The danger with such a public selection statement is this can put doubt into a players head, rather than have coaching staff that believe in them. You could argue players need to perform under pressure, which they do, yet self belief is created by the inner and outer belief of both the individual and also the key people around that player. Hence this is very different to a coach stating we selected you because we know you are the best, then putting them into playing in a pressure situation, which is more typical of All Black matches.

Every individual has different levels of belief. Let's use 2 examples. The core example is Colin Slade, after limited play due to 2 broken check bones in the same season, he was told to play for his place in the August 21 South African test match. Having shown supreme quality touches in his previous All Black play, on that day he floundered, he lacked the self belief it seemed to have his full confidence. If he had been told that the selectors believe in him and that is why they selected him in the current squad, would he have played better? Would he have maintained the form of a world class five eights shown previously?

The other example is Israel Dagg who performed like a man who knew with unerring certainty he was a potential All Black great in the making. He proved he has the deep seated self belief to handle any challenge.
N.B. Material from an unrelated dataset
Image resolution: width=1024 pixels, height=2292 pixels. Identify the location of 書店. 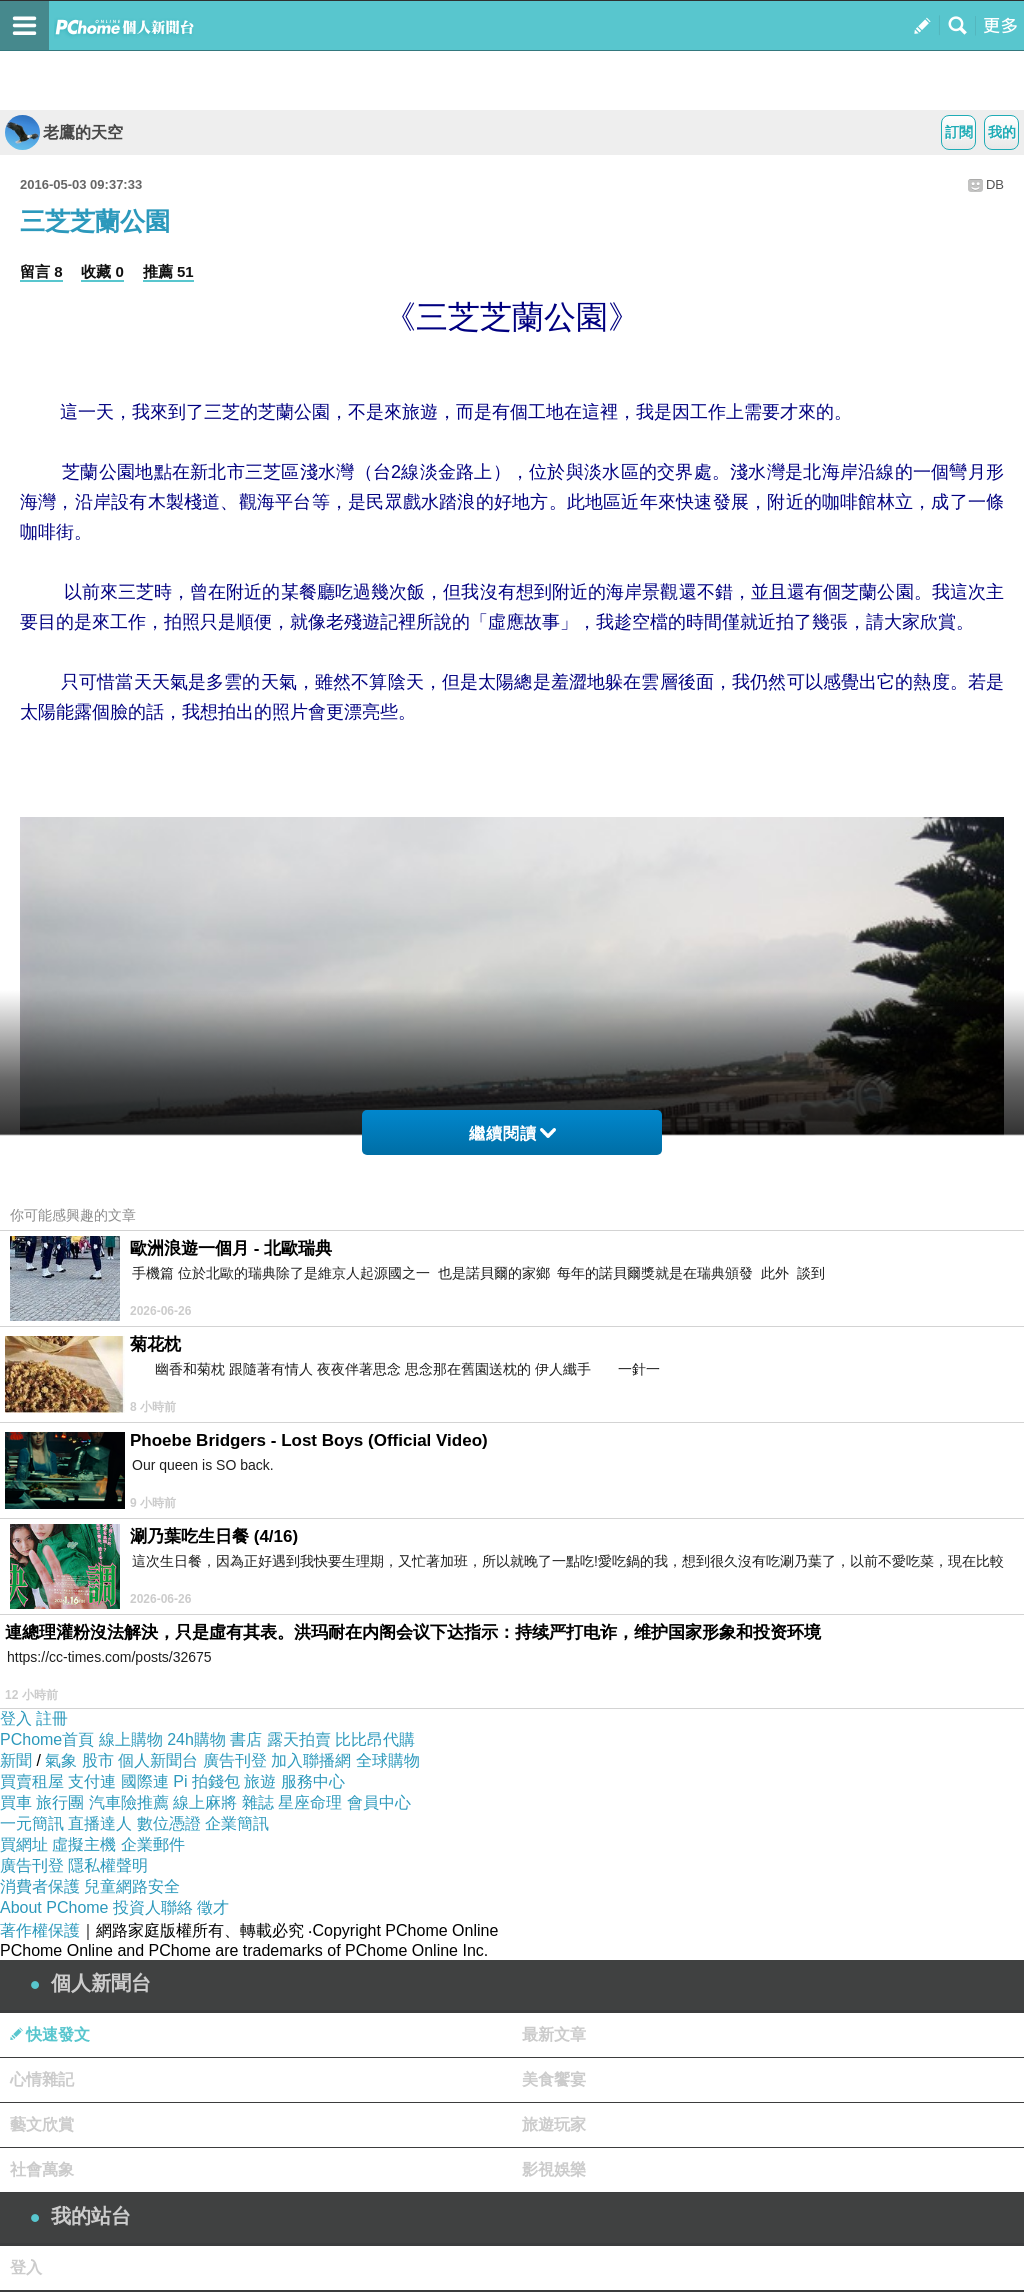 (246, 1739).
The core point is that expectations help create performance. Hence we often will not be able to perform better then our expectations, which are a collection of our own unconscious conditioning, which is influenced by those around us. For example our parents, partner, brother, work mates or associates have expectations of our possible performance levels, hence ability, which help to influence our self belief and set our performance limits. This is an example of the importance of associating with people who are positive and motivate you, rather then drag you down.
What can you do today to improve your collective expectations hence self belief?